One idea to address both of these issues is to embed the original format in the fasta name so that it's clear whether the coords are BED or GFF (e.g. > hg17_BED_chr1_147962192_147962580).
Or hg17_gtf_chr1_147962192_147962580 etc.
That certainly seems better than the current situation.
However, my preferred solution is to take the FASTA ID from the annotation file. In GFF3 this would be the ID tag in column nine (if present), perhaps with an option to use another custom tag like locus_tag or transcript_id if preferred.
Hi Peter, This seems reasonable. Of course, the implementation needs to be done with care to (a) ensure the default choice is somewhat similar to what is done now and (b) support all flavors of GFF. If you choose to implement this, you'll also need to update all the existing test output files.

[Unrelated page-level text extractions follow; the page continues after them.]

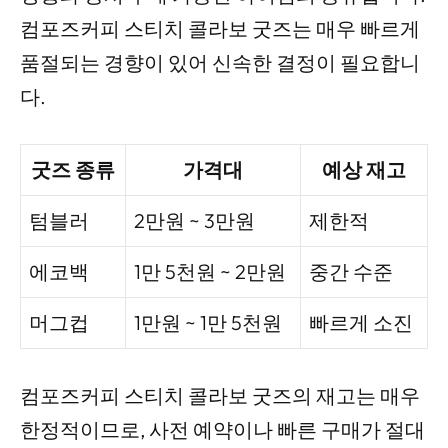
컴포즈커피 스티치 콜라보 굿즈는 매우 빠르게
품절되는 경향이 있어 신속한 결정이 필요합니
다.
굿즈 종류
가격대
예상 재고
텀블러
2만원 ~ 3만원
제한적
에코백
1만 5천원 ~ 2만원
중간 수준
머그컵
1만원 ~ 1만 5천원
빠르게 소진
컴포즈커피 스티치 콜라보 굿즈의 재고는 매우
한정적이므로, 사전 예약이나 빠른 구매가 절대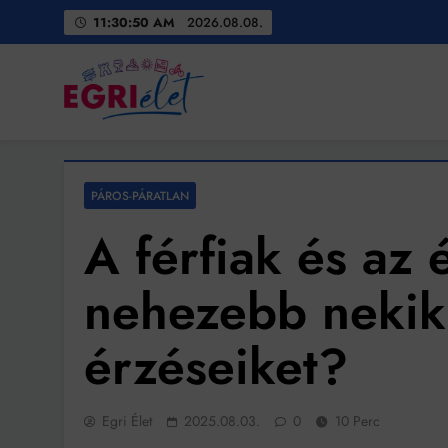
Skip
11:30:52 AM
2026.08.08.
to
content
Egri Élet
Friss hírek
PÁROS-PÁRATLAN
A férfiak és az 
nehezebb nekik
érzéseiket?
Egri Élet
2025.08.03.
0
10 Perc
Bit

For BED I had initially thought this would the optional column 4, name. This made me wonder what Galaxy is doing in converting GFF3 to BED, since column 4 was populated with generic feature types (gene, CDS, etc from GFF3 column 2). Shouldn't this be using the feature's ID tag (if present)?
Yes, I'd say that's correct. The GFF-to-BED converter was written before we had GFF parsing support, and at the time it wasn't possible to extract the name from the attributes. Finally, note that all changes made to any GFF code must work for GFF, GFF3, and GTF formats. Thanks, J.